„Wie ist das Bild der DDR?“ – Auszüge…

Die Aufgabe war es, ein Interview mit einem Zeitzeugen der DDR zu führen und diese Darstellung mit der im Zeitgenössischen Forum für Widerstand und Opposition in der DDR, Leipzig zu vergleichen und dabei zu analysieren.

1. Einleitung

Heute, fast 20 Jahre nach der Deutschen Wiedervereinigung 1989/90 herrschen unter der deutschen Bevölkerung verschiedene Sichtweisen und Darstellung der ehemaligen Deutschen Demokratischen Republik (DDR). Die einen wünschen sich den „sozialistischen Staat der Arbeiter und Bauern“ wieder, andere verurteilen das SED-Regime zutiefst. Des Öfteren fällt auf, dass gerade unter den heutigen Jugendlichen, die die Zeit der deutsch-deutschen Teilung nicht nachvollziehen können, ein akuter Wissensmangel bezüglich der deutschen Vergangenheit besteht.
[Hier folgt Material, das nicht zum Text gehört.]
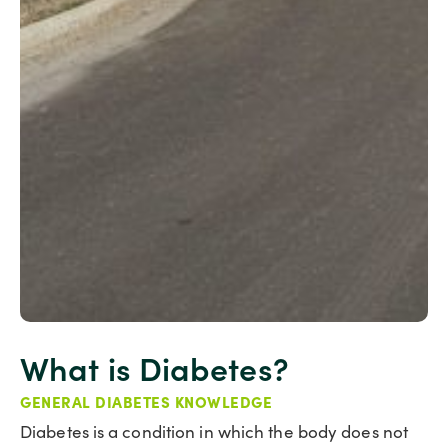
What is Diabetes?
GENERAL DIABETES KNOWLEDGE
Diabetes is a condition in which the body does not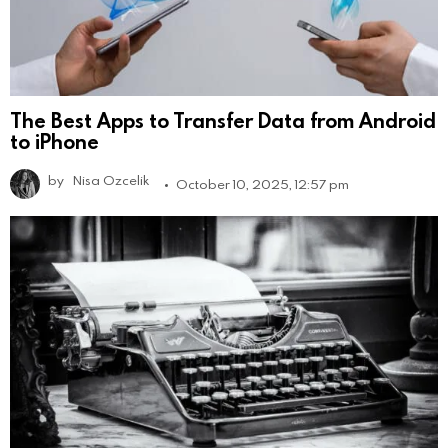
The Best Apps to Transfer Data from Android
to iPhone
by
Nisa Ozcelik
October 10, 2025, 12:57 pm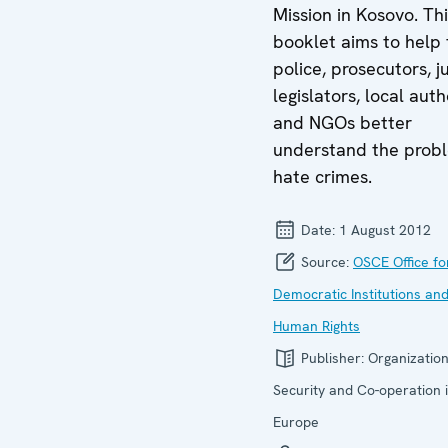
Mission in Kosovo. Th
booklet aims to help 
police, prosecutors, j
legislators, local auth
and NGOs better
understand the prob
hate crimes.
Date:
1 August 2012
Source:
OSCE Office fo
Democratic Institutions an
Human Rights
Publisher:
Organization
Security and Co-operation 
Europe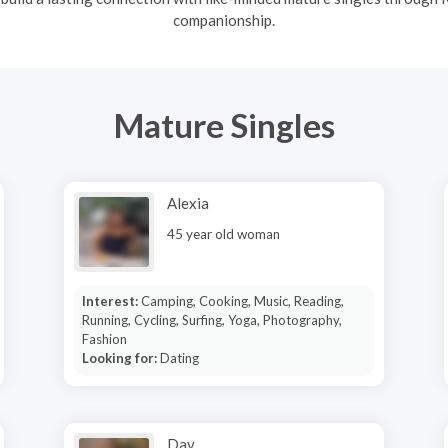
companionship.
Mature Singles
Alexia
45 year old woman
Interest:
Camping, Cooking, Music, Reading,
Running, Cycling, Surfing, Yoga, Photography,
Fashion
Looking for:
Dating
Dav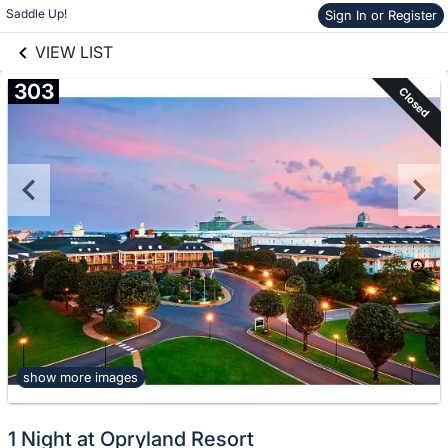
links information
Skip to items
Saddle Up!
Sign In or Register
information
VIEW LIST
303
Closed
show more images
1 Night at Opryland Resort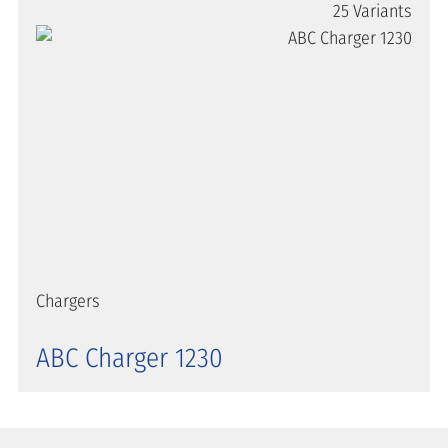
25 Variants
Chargers
ABC Charger 1230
Wir, die Klassen 10 a und c der Edith-Stein-Schule in Erfurt, besichtigten am 05.03.2009 die Dauerausstellung im Zeitgenössischen Forum für Widerstand und Opposition in der DDR in Leipzig. Zuvor führten wir mit Eltern und Verwandten, Freunden oder Bekannten, die die DDR bewusst miterlebt hatten, Interviews über verschiedene Teilaspekte des Lebens in der DDR.

Im Zeitgenössischen Forum werden die wichtigsten Abschnitte der DDR-Geschichte behandelt. Dabei findet man wissenschaftliche Quellen und politische Texte neben Zeitzeugenberichten, die den Alltag in den Vordergrund rücken. In verschiedenen Gruppen bearbeiteten wir die Themen Lebensqualität, Urlaub und Freizeit, Schule und Arbeit, das sozialistische Kollektiv und Herrschaftsmechanismen der DDR, wobei die Mitarbeiter des Forums uns tatkräftig unterstützten. Anschließend stellten die Gruppen den Mitschülern ihre Ergebnisse vor. Leider nahm die Einweisung in die Ausstellung, sowie das Bearbeiten der eigenen Aufgaben sehr viel Zeit in Anspruch, sodass kaum die Möglichkeit zum gründlichen Umschauen blieb.

Mein Interviewpartner, Torsten Vogel, der heute als Rechtsanwalt für Verkehrs-, Unfall-, Miet- und Baurecht in Erfurt tätig ist, wurde am 12. Dezember 1962 in Gera in Thüringen geboren. Er arbeitete zuerst im Bereich der Elektotechnik/Elektronik, später als Bauleiter im Baunebengewerbe, bevor er sein Studium der Rechtswissenschaften an der Friedrich-Schiller-Universität in Jena absolvierte. Torsten Vogel lebt mit seiner Familie im Raum Jena.

2. Hauptteil

2.1 Lebensqualität in der DDR

Die vorgegebenen Schwerpunkte, über die mein Interviewpartner redete, nämlich allgemeine Lebensqualität, Infrastruktur, Konsummöglichkeiten und Wohnverhältnisse, decken sich nur teilweise mit den Schwerpunkten im Zeitgenössischen Forum, die Wirtschaft, Kaufverhalten und Umweltschutz sind.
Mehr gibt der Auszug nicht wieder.